The line with "Gratis ruilen en retourneren." marks the first line to copy, and the line with "Ingresso settimanale con 3 slot" marks the last. Transcribe that stretch of the data below exactly, without pictures.
───── Extracted data
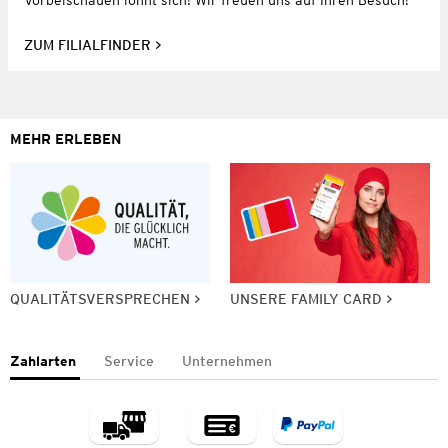
ZUM FILIALFINDER
MEHR ERLEBEN
QUALITÄTSVERSPRECHEN
UNSERE FAMILY CARD
Zahlarten
Service
Unternehmen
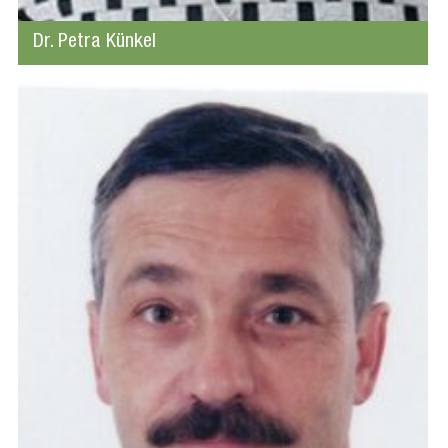
Dr. Petra Künkel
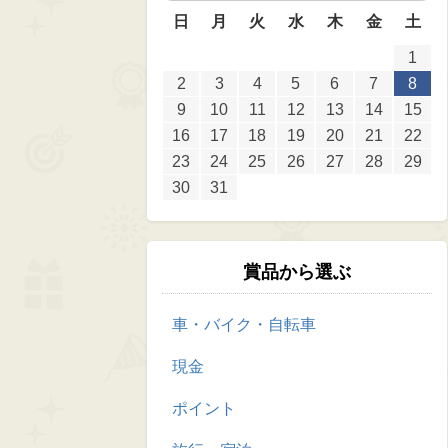
日
月
火
水
木
金
土
1
2
3
4
5
6
7
8
9
10
11
12
13
14
15
16
17
18
19
20
21
22
23
24
25
26
27
28
29
30
31
賞品から選ぶ
車・バイク・自転車
現金
ポイント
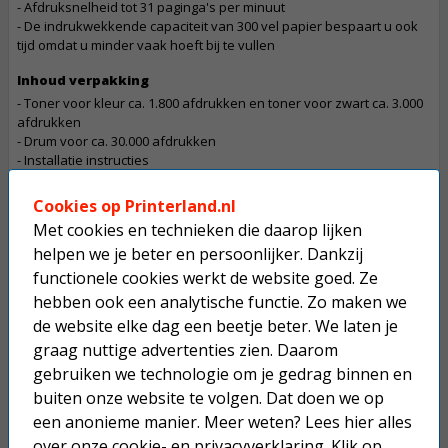
- Afdruksnelheid tot 31 paginga's per minuut
- De indrukwekkende capaciteit van 300 vel papier bespaart u ook
tijd omdat u minder vaak hoeft bij te vullen
Inhoud verpakking
- Toner voor kleur ca. 1.800 afdrukken en toner voor zwart ca. 3.000
afdrukken
- Drum voor ca. 30.000 afdrukken
- Installatie instructies
- Stroomkabel
Cookies op Printerland.nl
Let op
Met cookies en technieken die daarop lijken
De betaling van een bestelling die dit product bevat gaat in overleg
helpen we je beter en persoonlijker. Dankzij
Dit product mag maximaal 1 keer besteld worden.
functionele cookies werkt de website goed. Ze
hebben ook een analytische functie. Zo maken we
Op werkdagen voor 22:30 uur besteld, morgen in huis.
de website elke dag een beetje beter. We laten je
Superscherpe prijzen!
graag nuttige advertenties zien. Daarom
gebruiken we technologie om je gedrag binnen en
Niet goed geld terug.
buiten onze website te volgen. Dat doen we op
Gratis verzending boven € 25,-
een anonieme manier. Meer weten? Lees hier alles
over onze
cookie- en privacyverklaring
. Klik op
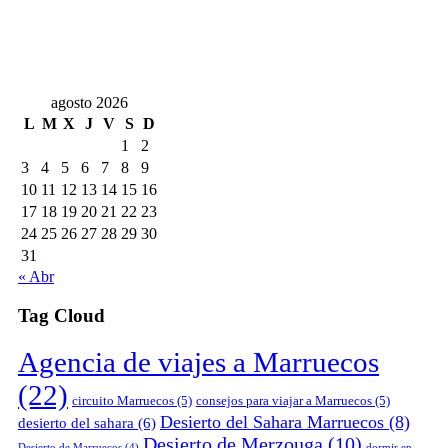
agosto 2026
L
M
X
J
V
S
D
1
2
3
4
5
6
7
8
9
10
11
12
13
14
15
16
17
18
19
20
21
22
23
24
25
26
27
28
29
30
31
« Abr
Tag Cloud
Agencia de viajes a Marruecos
(22)
circuito Marruecos
(5)
consejos para viajar a Marruecos
(5)
Desierto del Sahara Marruecos
(8)
desierto del sahara
(6)
Desierto de Merzouga
(10)
Desierto de Marruecos
(4)
dormir en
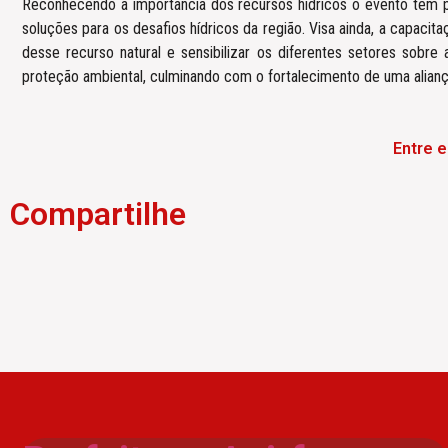
Reconhecendo a importância dos recursos hídricos o evento tem po
soluções para os desafios hídricos da região. Visa ainda, a capaci
desse recurso natural e sensibilizar os diferentes setores sobr
proteção ambiental, culminando com o fortalecimento de uma aliança
Entre 
Compartilhe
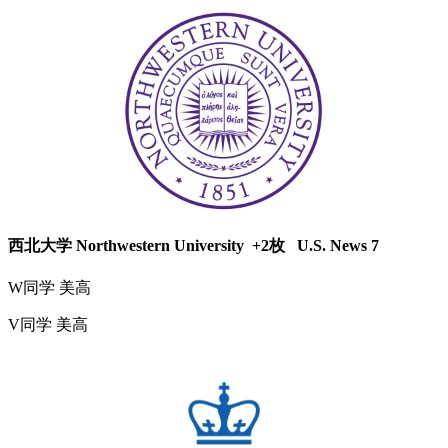
西北大学 Northwestern University +2枚 U.S. News 7
W同学 美高
V同学 美高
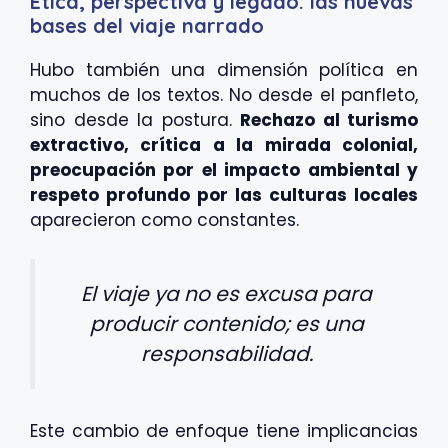
Ética, perspectiva y legado: las nuevas
bases del viaje narrado
Hubo también una dimensión política en
muchos de los textos. No desde el panfleto,
sino desde la postura.
Rechazo al turismo
extractivo, crítica a la mirada colonial,
preocupación por el impacto ambiental y
respeto profundo por las culturas locales
aparecieron como constantes.
El viaje ya no es excusa para
producir contenido; es una
responsabilidad.
Este cambio de enfoque tiene implicancias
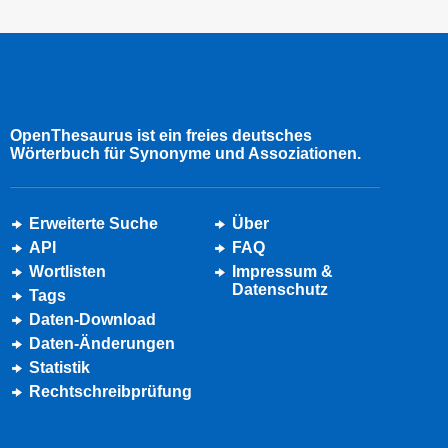
OpenThesaurus ist ein freies deutsches
Wörterbuch für Synonyme und Assoziationen.
Erweiterte Suche
Über
API
FAQ
Wortlisten
Impressum &
Datenschutz
Tags
Daten-Download
Daten-Änderungen
Statistik
Rechtschreibprüfung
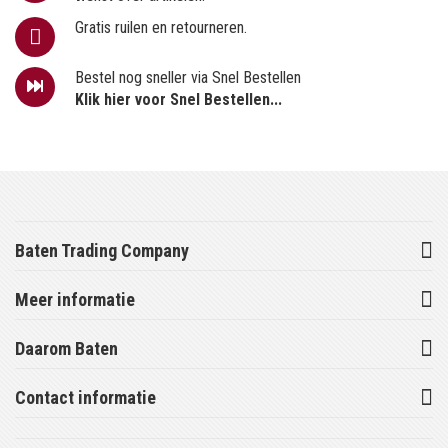
Gratis ruilen en retourneren.
Bestel nog sneller via Snel Bestellen
Klik hier voor Snel Bestellen...
Baten Trading Company
Meer informatie
Daarom Baten
Contact informatie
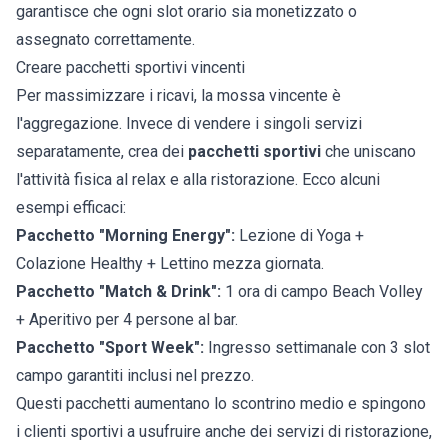
garantisce che ogni slot orario sia monetizzato o
assegnato correttamente.
Creare pacchetti sportivi vincenti
Per massimizzare i ricavi, la mossa vincente è
l'aggregazione. Invece di vendere i singoli servizi
separatamente, crea dei
pacchetti sportivi
che uniscano
l'attività fisica al relax e alla ristorazione. Ecco alcuni
esempi efficaci:
Pacchetto "Morning Energy":
Lezione di Yoga +
Colazione Healthy + Lettino mezza giornata.
Pacchetto "Match & Drink":
1 ora di campo Beach Volley
+ Aperitivo per 4 persone al bar.
Pacchetto "Sport Week":
Ingresso settimanale con 3 slot
campo garantiti inclusi nel prezzo.
Questi pacchetti aumentano lo scontrino medio e spingono
i clienti sportivi a usufruire anche dei servizi di ristorazione,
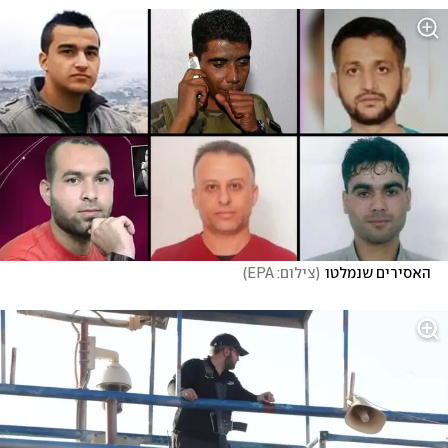
האסירים שנמלטו
(
צילום: EPA
)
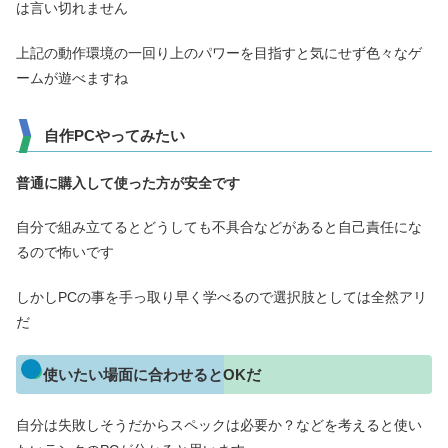
は言い切れません
上記の動作環境の一回り上のパワーを目指すと気にせず色々なゲ
ームが遊べますね
自作PCやってみたい
普通に購入して使った方が
安全です
自分で組み立てるとどうしても不具合などがあると自己責任にな
るので怖いです
しかしPCの事を手っ取り早く学べるので選択肢としては全然アリ
だ
使いたい場面に合わせるとOKだ
自分は失敗しそうだからスペックは必要か？などを考えると使い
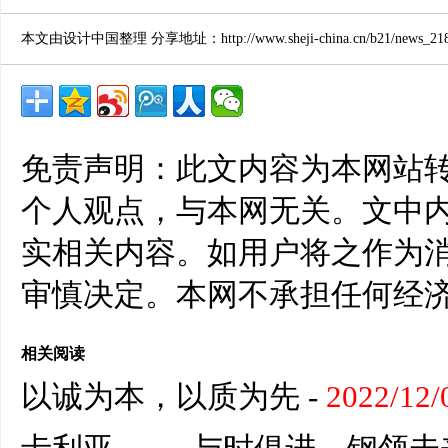
本文由设计中国整理 分享地址：http://www.sheji-china.cn/b21/news_2188
免责声明：此文内容为本网站
个人观点，与本网无关。文中
实相关内容。如用户将之作为
审慎决定。本网不承担任何经
相关阅读
以诚为本，以质为先
-
2022/12/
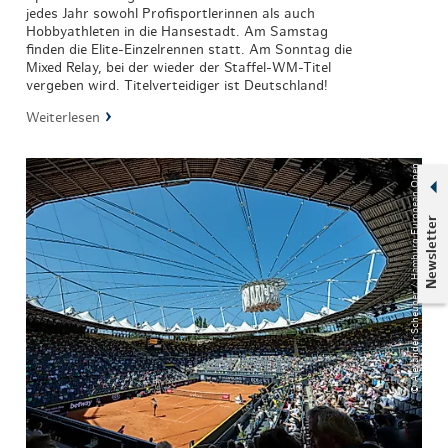
jedes Jahr sowohl Profisportlerinnen als auch
Hobbyathleten in die Hansestadt. Am Samstag
finden die Elite-Einzelrennen statt. Am Sonntag die
Mixed Relay, bei der wieder der Staffel-WM-Titel
vergeben wird. Titelverteidiger ist Deutschland!
Weiterlesen
© Alexander Scheuber / Hamburg European Open
Newsletter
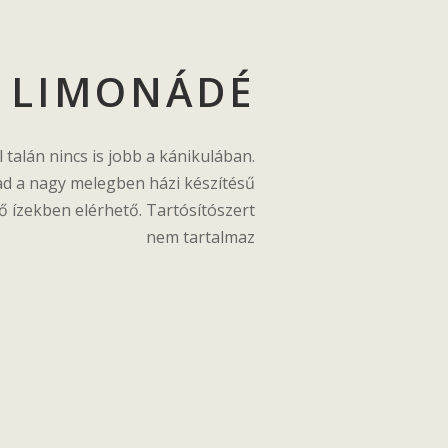
LIMONÁDÉ
talán nincs is jobb a kánikulában.
gad a nagy melegben házi készítésű
 ízekben elérhető. Tartósítószert
nem tartalmaz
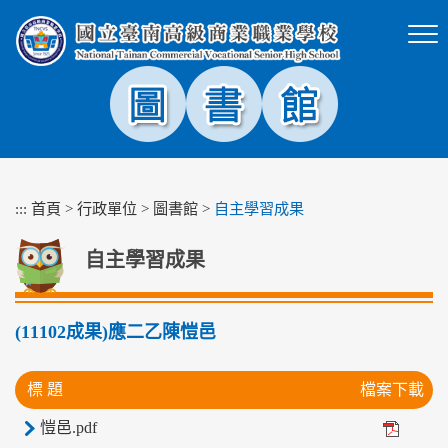
跳
到
主
要
內
容
區
塊
:::
首頁
>
行政單位
>
圖書館
>
自主學習成果
自主學習成果
(11102成果)應二乙陳愷邑
標 題
檔案下載
愷邑.pdf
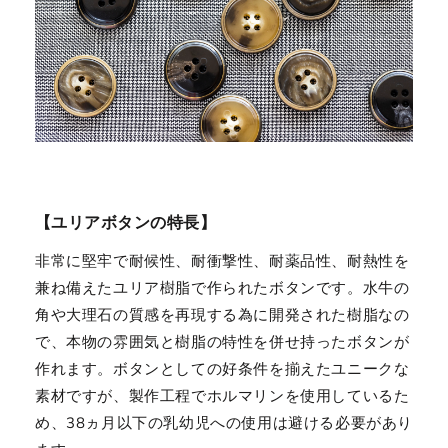
【ユリアボタンの特長】
非常に堅牢で耐候性、耐衝撃性、耐薬品性、耐熱性を
兼ね備えたユリア樹脂で作られたボタンです。水牛の
角や大理石の質感を再現する為に開発された樹脂なの
で、本物の雰囲気と樹脂の特性を併せ持ったボタンが
作れます。ボタンとしての好条件を揃えたユニークな
素材ですが、製作工程でホルマリンを使用しているた
め、38ヵ月以下の乳幼児への使用は避ける必要があり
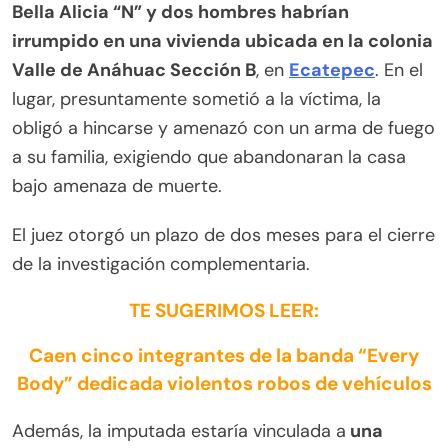
Bella Alicia “N” y dos hombres habrían
irrumpido en una vivienda ubicada en la colonia
Valle de Anáhuac Sección B
, en
Ecatepec
. En el
lugar, presuntamente sometió a la víctima, la
obligó a hincarse y amenazó con un arma de fuego
a su familia, exigiendo que abandonaran la casa
bajo amenaza de muerte.
El juez otorgó un plazo de dos meses para el cierre
de la investigación complementaria.
TE SUGERIMOS LEER:
Caen cinco integrantes de la banda “Every
Body” dedicada violentos robos de vehículos
Además, la imputada estaría vinculada a
una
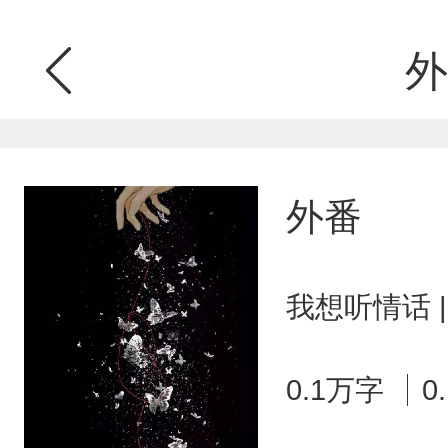
外
外番
我想听情话 
0.1万字
0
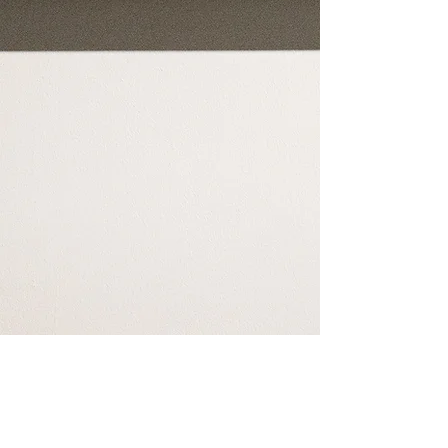
PROVA DI VOLO. STILL DE VIDEO. ETNICA FESTIVAL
──────────
(Solution below):
Gratis ruilen en retourneren.
Bestel nog sneller via Snel Bestellen
Klik hier voor Snel Bestellen...
Baten Trading Company
Meer informatie
Daarom Baten
Contact informatie
garantisce che ogni slot orario sia monetizzato o
assegnato correttamente.
Creare pacchetti sportivi vincenti
Per massimizzare i ricavi, la mossa vincente è
l'aggregazione. Invece di vendere i singoli servizi
separatamente, crea dei
pacchetti sportivi
che uniscano
l'attività fisica al relax e alla ristorazione. Ecco alcuni
esempi efficaci:
Pacchetto "Morning Energy":
Lezione di Yoga +
Colazione Healthy + Lettino mezza giornata.
Pacchetto "Match & Drink":
1 ora di campo Beach Volley
+ Aperitivo per 4 persone al bar.
Pacchetto "Sport Week":
Ingresso settimanale con 3 slot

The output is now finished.